453 Washington &
80 Summer both got the residential conversion treatment years ago, as did a fairly good number of other Ladder District properties. The low-hanging fruit got converted in the aftermath of the 2007-09 crash--
8 Winter,
407 Washington,
The Conrad, and others.
What's left is, by definition, properties that weren't so ripe for conversion, when the 2010s boom for them took place--and therein lies the immense challenge.
If the less-desirable ones weren't exploitable during the immensely favorable economic conditions of the 2010s, then... how can they be converted now, with interest rates through the roof, etc.,
absent a massive (and thus highly unpopular?) government subsidy?
I am v late to this discussion but think this is an interesting one. I think the distinction here is that conversions didn’t happen in the golden days of the 2010s because the office and lab market were also strong, thus demand could compete with residential and or the gap in value wasn’t so wide that costly conversions were feasible.
If residential values stay strong and the value of office properties fall significantly then conversions should start becoming possible. I think there are generally three options to how this will play out:
1. Free market: the bottom collapses out of the office market and a bunch of institutional owners lose their shirts. Unclear if there is systemic risk to the larger economy if this were to happen, so there is that to consider at the highest level. Thankfully because commercial leases are longer term, this market is less volatile in terms of “vacancy.” Though the longer the WFH trend continues the more likely a significant market correction is going to happen, its already starting. Once the bottom collapses out of the market and owners are bleeding money on vacant buildings/ the value of the assets fall low enough, some conversions will start to happen. The key here is the base value of suitable office product must drop significantly because of excess supply and lower rents/lower absorption.

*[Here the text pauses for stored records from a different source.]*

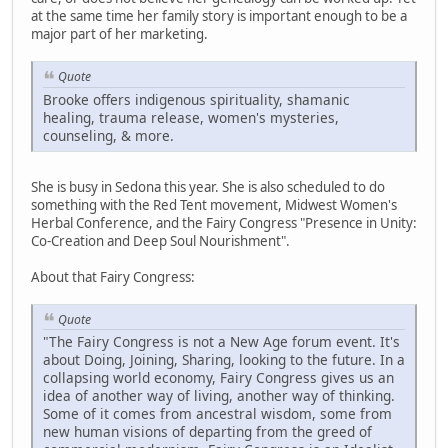
at the same time her family story is important enough to be a
major part of her marketing.
Quote
Brooke offers indigenous spirituality, shamanic
healing, trauma release, women's mysteries,
counseling, & more.
She is busy in Sedona this year. She is also scheduled to do
something with the Red Tent movement, Midwest Women's
Herbal Conference, and the Fairy Congress "Presence in Unity:
Co-Creation and Deep Soul Nourishment".
About that Fairy Congress:
Quote
"The Fairy Congress is not a New Age forum event. It's
about Doing, Joining, Sharing, looking to the future. In a
collapsing world economy, Fairy Congress gives us an
idea of another way of living, another way of thinking.
Some of it comes from ancestral wisdom, some from
new human visions of departing from the greed of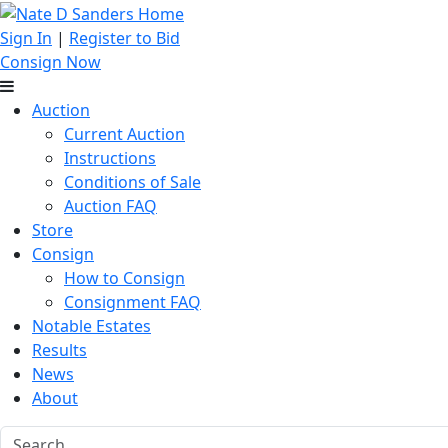
Sign In
|
Register to Bid
Consign Now
Auction
Current Auction
Instructions
Conditions of Sale
Auction FAQ
Store
Consign
How to Consign
Consignment FAQ
Notable Estates
Results
News
About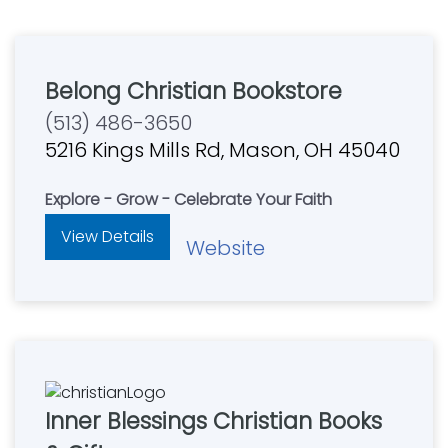
Belong Christian Bookstore
(513) 486-3650
5216 Kings Mills Rd, Mason, OH 45040
Explore - Grow - Celebrate Your Faith
View Details
Website
Inner Blessings Christian Books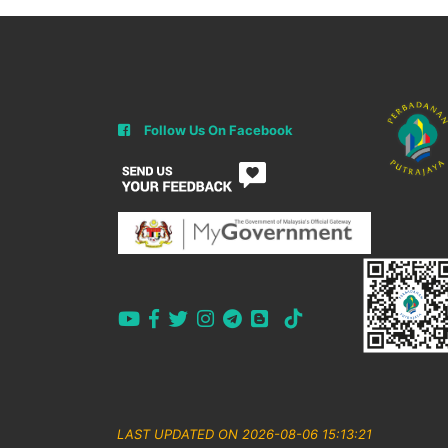
Follow Us On Facebook
LAST UPDATED ON 2026-08-06 15:13:21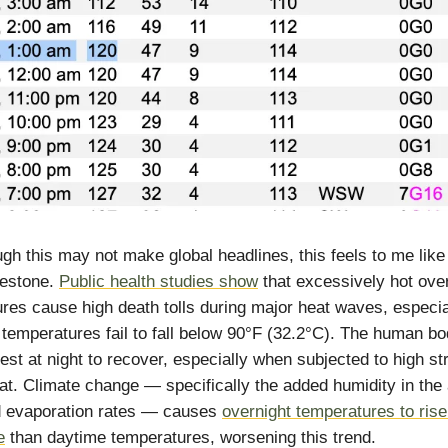
gh this may not make global headlines, this feels to me like
lestone.
Public health studies show
that excessively hot ove
res cause high death tolls during major heat waves, especi
 temperatures fail to fall below 90°F (32.2°C). The human b
rest at night to recover, especially when subjected to high st
at. Climate change — specifically the added humidity in the 
d evaporation rates — causes
overnight temperatures to rise
e
than daytime temperatures, worsening this trend.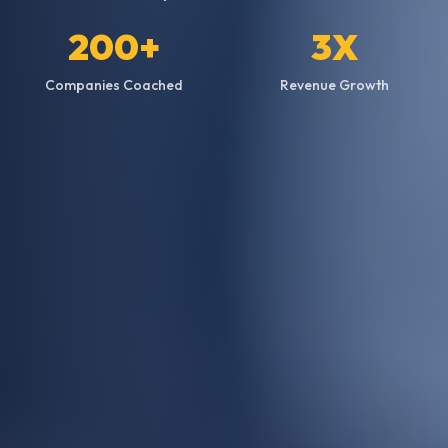
200+
3X
Companies Coached
Revenue Growth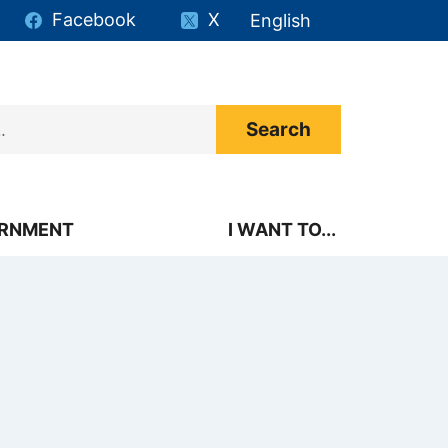
Facebook
X
English
is your current preferr
RNMENT
I WANT TO...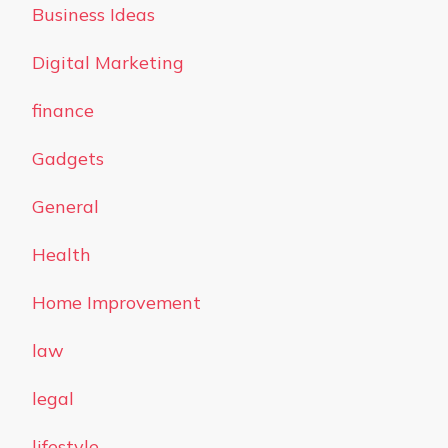
Business Ideas
Digital Marketing
finance
Gadgets
General
Health
Home Improvement
law
legal
lifestyle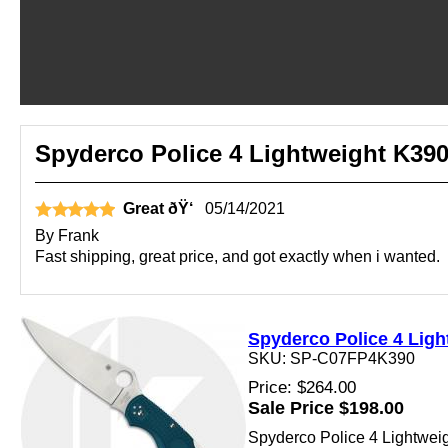
Spyderco Police 4 Lightweight K390
Great ðŸ‘
05/14/2021
By
Frank
Fast shipping, great price, and got exactly when i wanted.
Spyderco Police 4 Ligh
SKU: SP-C07FP4K390
Price: $264.00
Sale Price $198.00
Spyderco Police 4 Lightweigh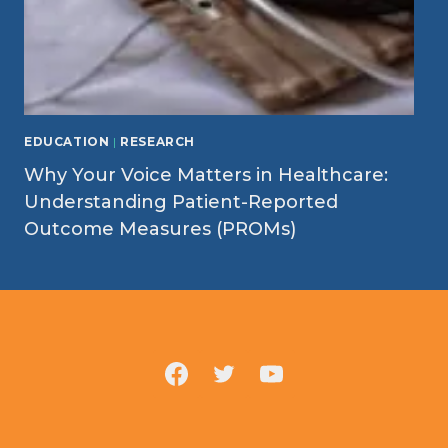
EDUCATION
|
RESEARCH
Why Your Voice Matters in Healthcare:
Understanding Patient-Reported
Outcome Measures (PROMs)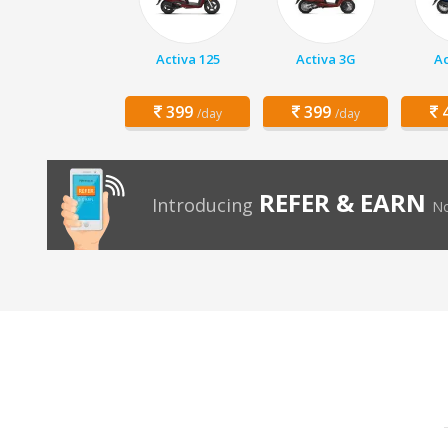
Activa 125
Activa 3G
Ac
399
399
4
/day
/day
REFER & EARN
Introducing
No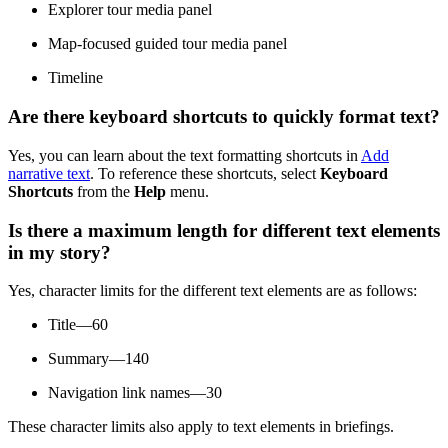
Explorer tour media panel
Map-focused guided tour media panel
Timeline
Are there keyboard shortcuts to quickly format text?
Yes, you can learn about the text formatting shortcuts in
Add
narrative text
. To reference these shortcuts, select
Keyboard
Shortcuts
from the
Help
menu.
Is there a maximum length for different text elements
in my story?
Yes, character limits for the different text elements are as follows:
Title—60
Summary—140
Navigation link names—30
These character limits also apply to text elements in briefings.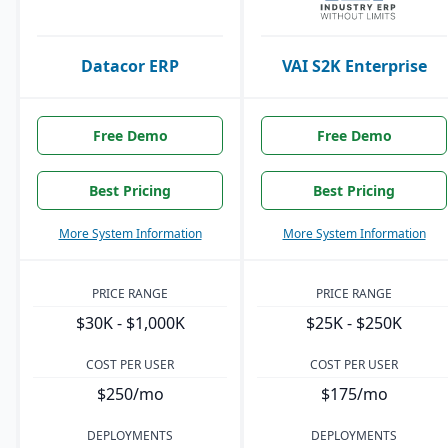
Datacor ERP
VAI S2K Enterprise
Free Demo
Free Demo
Best Pricing
Best Pricing
More System Information
More System Information
PRICE RANGE
PRICE RANGE
$30K - $1,000K
$25K - $250K
COST PER USER
COST PER USER
$250/mo
$175/mo
DEPLOYMENTS
DEPLOYMENTS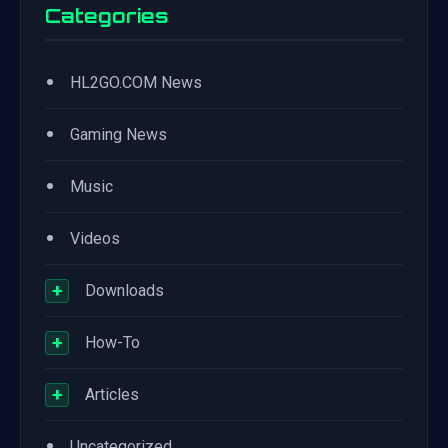
Categories
•
HL2GO.COM News
•
Gaming News
•
Music
•
Videos
+
Downloads
+
How-To
+
Articles
•
Uncategorized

This path suggests a lot of pain for investors and likely an extended period of uncertainty for both investors and the city with lots of vacant offices as the market proves to what extent the office/lab market is over supplied.
2. Free market with government coordination: This is the same economic conditions as above but where the city is proactive in acknowledging a permanent shift in the demand and hopefully removes as many entitlement barriers as reasonable to aid fast and easy conversions. As-of-right development is a BIG carrot for development at this scale. Folks don't want to throw good money on a burning money pile only to be raked over the entitlement coals. In this scenario I suspect conversion would start happening sooner and ultimately more properties would be converted.
This likely provides a significant amount of new housing and should aid the stabilization of the office market more quickly as you’d be removing excess supply more quickly. I think this is what the city is trying to do, and it should be low cost to taxpayers.
3. Subsidies: it is what it sounds like. Government provides subsidies to help make numbers pencil. This could very well be in the long-term best interest of the city and tax payers as vacant space is not generating economic actively, isn’t maximizing tax revenues, is bad for the public image of the city, potentially generates unsafe conditions, etc.
I think the easiest way to do this would be to waiver select development and impact fees, granting development bonuses where they make sense, and perhaps using TIFs that would lesson a development’s tax burned for some period of time.
As noted, lots of smaller prewar buildings could be pretty easily converted. The larger buildings are a bigger challenge. My short list of dimensionality ‘plausible’ high-rises are Central Plaza, the JFK Building, Fed Reserve, 28 State, 200 Clarendon, and 500 Boylston.
None of these are a dead ringer, two are federal buildings (so that isn’t going to happen overnight if ever). 200 Clarendon is a flagship building and is likely too valuable as office and Central Plaza just underwent significant capital improvements. All of which to say, I wouldn’t hold my breath for high-rise conversions unless things get really, really, bad in the office market.